EXCERPTED DATA
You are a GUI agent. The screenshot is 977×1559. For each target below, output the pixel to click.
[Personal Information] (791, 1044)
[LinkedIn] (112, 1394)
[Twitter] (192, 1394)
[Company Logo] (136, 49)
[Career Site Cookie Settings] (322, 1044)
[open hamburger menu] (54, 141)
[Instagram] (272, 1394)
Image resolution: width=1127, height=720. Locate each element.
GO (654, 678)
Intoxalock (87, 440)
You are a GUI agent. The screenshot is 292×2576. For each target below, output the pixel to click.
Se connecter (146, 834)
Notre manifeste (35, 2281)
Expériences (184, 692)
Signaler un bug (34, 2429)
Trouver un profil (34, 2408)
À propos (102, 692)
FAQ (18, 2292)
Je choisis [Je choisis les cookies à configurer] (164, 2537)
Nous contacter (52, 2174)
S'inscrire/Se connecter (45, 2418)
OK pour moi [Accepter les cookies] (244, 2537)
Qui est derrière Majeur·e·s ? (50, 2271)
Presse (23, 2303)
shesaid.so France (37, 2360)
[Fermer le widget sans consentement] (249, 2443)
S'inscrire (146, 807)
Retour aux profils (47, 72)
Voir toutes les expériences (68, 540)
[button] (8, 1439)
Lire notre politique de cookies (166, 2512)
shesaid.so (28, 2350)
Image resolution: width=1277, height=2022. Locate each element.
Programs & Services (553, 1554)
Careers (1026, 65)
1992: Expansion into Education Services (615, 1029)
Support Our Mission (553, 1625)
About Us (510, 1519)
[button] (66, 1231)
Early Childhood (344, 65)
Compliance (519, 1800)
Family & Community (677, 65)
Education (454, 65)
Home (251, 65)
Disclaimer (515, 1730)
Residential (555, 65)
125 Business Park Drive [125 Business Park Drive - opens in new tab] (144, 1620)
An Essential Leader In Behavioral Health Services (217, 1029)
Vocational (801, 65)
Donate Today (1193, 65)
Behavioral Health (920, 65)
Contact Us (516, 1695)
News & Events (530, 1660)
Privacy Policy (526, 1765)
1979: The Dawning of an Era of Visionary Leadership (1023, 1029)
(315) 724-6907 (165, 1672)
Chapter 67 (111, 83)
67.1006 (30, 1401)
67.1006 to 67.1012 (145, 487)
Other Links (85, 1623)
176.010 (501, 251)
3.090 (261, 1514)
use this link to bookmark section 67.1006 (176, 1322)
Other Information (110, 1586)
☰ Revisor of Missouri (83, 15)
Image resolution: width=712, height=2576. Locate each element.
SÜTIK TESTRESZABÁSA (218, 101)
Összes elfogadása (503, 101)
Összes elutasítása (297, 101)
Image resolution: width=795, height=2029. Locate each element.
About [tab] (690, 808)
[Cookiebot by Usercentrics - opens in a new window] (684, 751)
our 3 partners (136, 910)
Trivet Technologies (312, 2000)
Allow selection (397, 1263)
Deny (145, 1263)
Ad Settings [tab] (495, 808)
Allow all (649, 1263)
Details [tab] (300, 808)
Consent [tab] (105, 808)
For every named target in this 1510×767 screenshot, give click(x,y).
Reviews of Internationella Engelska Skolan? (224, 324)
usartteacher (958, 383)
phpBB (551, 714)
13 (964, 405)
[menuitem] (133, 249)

EXERCISE GOAL
In the listing above, find the line containing "Image resolution: width=1127, height=720." and the line containing "Je choisis [Je", then repeat those two lines and everything between them exactly.

EXPECTED OUTPUT
Image resolution: width=1127, height=720. Locate each element.
GO (654, 678)
Intoxalock (87, 440)
You are a GUI agent. The screenshot is 292×2576. For each target below, output the pixel to click.
Se connecter (146, 834)
Notre manifeste (35, 2281)
Expériences (184, 692)
Signaler un bug (34, 2429)
Trouver un profil (34, 2408)
À propos (102, 692)
FAQ (18, 2292)
Je choisis [Je choisis les cookies à configurer] (164, 2537)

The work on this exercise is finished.